Alternatif Model Pemilihan Gubernur-Wakil Gubernur Perlu Terus Dikaji
Kepala BPSDM Kemendagri Teguh Setyabudi menilai pilkada langsung masih menjadi model yang kompatibel pada pemilihan gubernur dan wakil gubernur. Namun, ia memberikan dua model alternatif yang dapat digunakan ke depan.
Oleh
NIKOLAUS HARBOWO
·3 menit baca
JAKARTA, KOMPAS — Rekonstruksi model pemilihan gubernur dan wakil gubernur sangat dimungkinkan tanpa mengesampingkan nilai-nilai demokrasi dan tetap menjunjung tinggi keterlibatan masyarakat. Pembagian kewenangan yang jelas antara gubernur dan wakil gubernur juga dibutuhkan agar tidak terjadi perpecahan di pemerintahan serta memunculkan kesan gubernur sebagai pemimpin tunggal.
Hal tersebut merupakan hasil penelitian yang dipaparkan oleh Kepala Badan Pengembangan Sumber Daya Manusia Kementerian Dalam Negeri Teguh Setyabudi saat mempertahankan disertasinya untuk meraih gelar doktor Ilmu Pemerintahan di Institut Pemerintahan Dalam Negeri (IPDN), Jakarta, Kamis (27/8/2020).
Berkat penelitiannya berjudul ”Analisis Dinamika Pemilihan Langsung Gubernur dan Wakil Gubernur” dengan studi kasus di Provinsi Sulawesi Tenggara tersebut, Teguh kini menjadi doktor ke-121 dari IPDN.
Teguh mengatakan, pelaksanaan pemilihan gubernur dan wakil gubernur Sulawesi Tenggara pada tahun 2018 tidak terlepas dari berbagai dinamika politik, mulai dari tahapan pra-pelaksanaan pilkada, pelaksanaan pilkada, hingga pasca-pelaksanaan pilkada. Dinamika politik yang terjadi merupakan warna baru dalam proses demokratisasi di daerah.
Menurut Teguh, pilkada langsung masih menjadi model yang kompatibel dalam proses pemilihan gubernur dan wakil gubernur. Namun, ia memberikan dua model alternatif yang dapat digunakan ke depan.
Alternatif pertama, gubernur dan wakil gubernur dipilih secara langsung oleh rakyat dalam satu paket melalui pilkada langsung. Perbedaan dengan pemilihan yang ada saat ini adalah penguatan kewenangan wakil gubernur.
”Jika selama ini wakil gubernur hanya dijadikan sebagai ’ban serep’ ketika gubernur berhalangan hadir, model ini mengusulkan adanya pembagian kewenangan yang jelas antara gubernur dan wakil gubernur,” ujar Teguh.

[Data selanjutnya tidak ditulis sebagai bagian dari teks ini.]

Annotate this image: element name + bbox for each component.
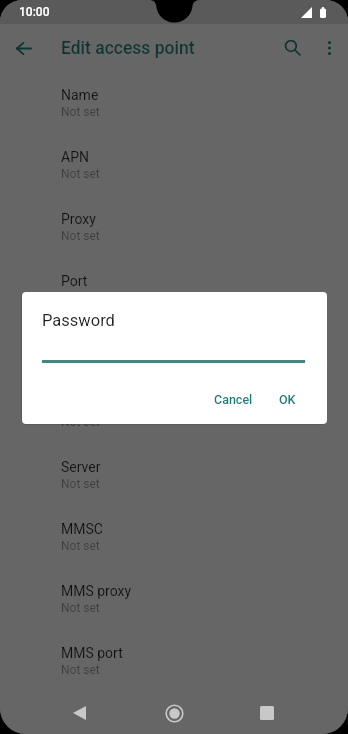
staticText: Not set xyxy=(61,291,100,305)
staticText: Server xyxy=(61,459,101,475)
button[interactable]: Server xyxy=(0,444,348,506)
staticText: Not set xyxy=(61,415,100,429)
button[interactable]: OK xyxy=(277,388,298,411)
button[interactable]: More options xyxy=(309,28,348,68)
button[interactable]: MMS port xyxy=(0,630,348,692)
button[interactable]: MMS proxy xyxy=(0,568,348,630)
button[interactable]: Proxy xyxy=(0,196,348,258)
button[interactable]: MMSC xyxy=(0,506,348,568)
staticText: Cancel xyxy=(214,392,253,407)
staticText: Not set xyxy=(61,353,100,367)
staticText: Password xyxy=(42,311,115,330)
staticText: Not set xyxy=(61,663,100,677)
staticText: Not set xyxy=(61,229,100,243)
button[interactable]: Recent apps xyxy=(245,691,289,734)
staticText: MMSC xyxy=(61,521,103,537)
staticText: APN xyxy=(61,149,89,165)
button[interactable]: Home xyxy=(152,691,196,734)
button[interactable]: Back xyxy=(57,691,101,734)
button[interactable]: APN xyxy=(0,134,348,196)
button[interactable]: Password xyxy=(0,382,348,444)
staticText: MMS port xyxy=(61,645,123,661)
button[interactable]: Cancel xyxy=(212,388,255,411)
staticText: Edit access point xyxy=(61,38,195,59)
button[interactable]: Navigate up xyxy=(0,24,48,72)
staticText: Not set xyxy=(61,477,100,491)
staticText: Proxy xyxy=(61,211,96,227)
staticText: MMS proxy xyxy=(61,583,132,599)
staticText: Not set xyxy=(61,601,100,615)
staticText: Not set xyxy=(61,539,100,553)
staticText: Port xyxy=(61,273,88,289)
staticText: OK xyxy=(279,392,296,407)
staticText: Not set xyxy=(61,167,100,181)
button[interactable]: Search xyxy=(271,26,315,70)
button[interactable]: Name xyxy=(0,72,348,134)
staticText: 10:00 xyxy=(19,5,50,19)
staticText: Not set xyxy=(61,105,100,119)
button[interactable]: Port xyxy=(0,258,348,320)
staticText: Name xyxy=(61,87,99,103)
button[interactable]: Username xyxy=(0,320,348,382)
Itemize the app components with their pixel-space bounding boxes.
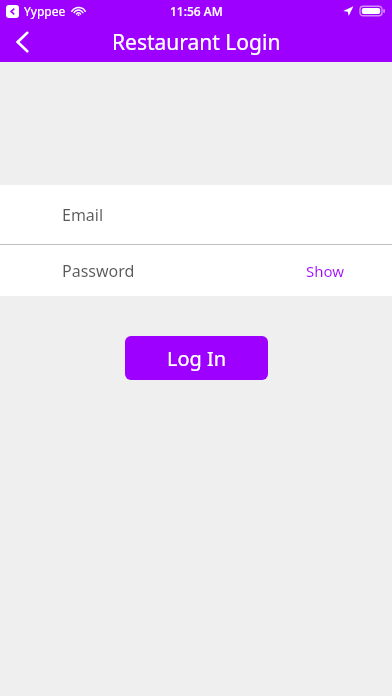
staticText: Log In [167, 345, 227, 372]
button[interactable]: Back [0, 22, 44, 62]
button[interactable]: Email [0, 185, 392, 244]
staticText: Restaurant Login [112, 28, 281, 57]
staticText: Email [62, 204, 104, 226]
button[interactable]: Password [0, 245, 392, 296]
staticText: Password [62, 260, 135, 282]
button[interactable]: Log In [125, 336, 268, 380]
staticText: 11:56 AM [170, 3, 223, 19]
staticText: Yyppee [24, 3, 66, 19]
button[interactable]: Show [306, 261, 345, 281]
staticText: Show [306, 261, 345, 281]
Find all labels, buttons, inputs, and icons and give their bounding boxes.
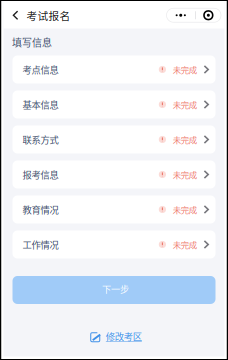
button[interactable]: 教育情况	[12, 196, 216, 224]
staticText: 未完成	[173, 238, 197, 251]
staticText: 未完成	[173, 98, 197, 111]
button[interactable]: 考点信息	[12, 56, 216, 84]
staticText: 联系方式	[22, 133, 58, 146]
button[interactable]: 修改考区	[86, 330, 142, 343]
button[interactable]: 报考信息	[12, 160, 216, 188]
staticText: 教育情况	[22, 203, 58, 216]
button[interactable]: 下一步	[12, 276, 216, 304]
staticText: 未完成	[173, 203, 197, 216]
staticText: 考试报名	[26, 8, 70, 23]
button[interactable]: Back	[4, 2, 26, 28]
staticText: 修改考区	[106, 330, 142, 343]
button[interactable]: Close mini program	[196, 8, 221, 22]
staticText: 基本信息	[22, 98, 58, 111]
staticText: 考点信息	[22, 63, 58, 76]
staticText: 未完成	[173, 63, 197, 76]
button[interactable]: 基本信息	[12, 90, 216, 118]
staticText: 未完成	[173, 133, 197, 146]
button[interactable]: 工作情况	[12, 230, 216, 258]
staticText: 工作情况	[22, 238, 58, 251]
staticText: 填写信息	[12, 35, 52, 49]
staticText: 下一步	[102, 282, 129, 295]
button[interactable]: 联系方式	[12, 126, 216, 154]
staticText: 报考信息	[22, 168, 58, 181]
staticText: 未完成	[173, 168, 197, 181]
button[interactable]: More options	[166, 8, 195, 22]
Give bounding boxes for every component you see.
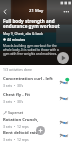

Penguatan kewenangan wakil gubernur dianggap penting agar fungsi gubernur sebagai perpanjangan tangan pemerintah pusat di daerah serta sebagai kepala pemerintahan di daerah dapat berjalan efektif dan efisien. Selain itu, adanya pembagian kewenangan yang jelas juga meminimalkan perpecahan yang sering terjadi antara gubernur dan wakil gubernur.
Alternatif kedua, gubernur dipilih secara langsung oleh rakyat melalui pemilihan umum. Sementara itu, wakil gubernur diusulkan oleh gubernur dari aparatur sipil negara maupun swasta yang memiliki pengalaman di pemerintahan, memahami kondisi daerah, dan memperhatikan keterwakilan wilayah.
”Syarat-syarat tersebut juga masih harus ditambah dengan pembagian kewenangan yang jelas antara gubernur dan wakil gubernur agar tidak terjadi perpecahan atau kesan gubernur sebagai pemimpin tunggal,” ucap Teguh.
Model alternatif ini secara khusus ditujukan untuk pelaksanaan pemilihan gubernur dan wakil gubernur Sulawesi Tenggara. Namun, menurut Teguh, daerah lain juga sangat mungkin menerapkan model alternatif tersebut dengan tetap didahului penelitian secara mendalam dan menyesuaikan dinamika serta kondisi sosial, budaya, dan politik wilayah tersebut.
Teguh menegaskan, dari dua model alternatif tersebut, yang paling realistis dilaksanakan sebenarnya adalah alternatif pertama. Pemerintah hanya perlu mempertegas pembagian kewenangan antara gubernur dan wakil gubernur.
”Hal tersebut penting untuk memastikan agar kepala daerah terpilih dapat bekerja secara maksimal dalam menyejahterakan masyarakat serta mampu mewujudkan tata kelola pemerintahan yang baik,” katanya.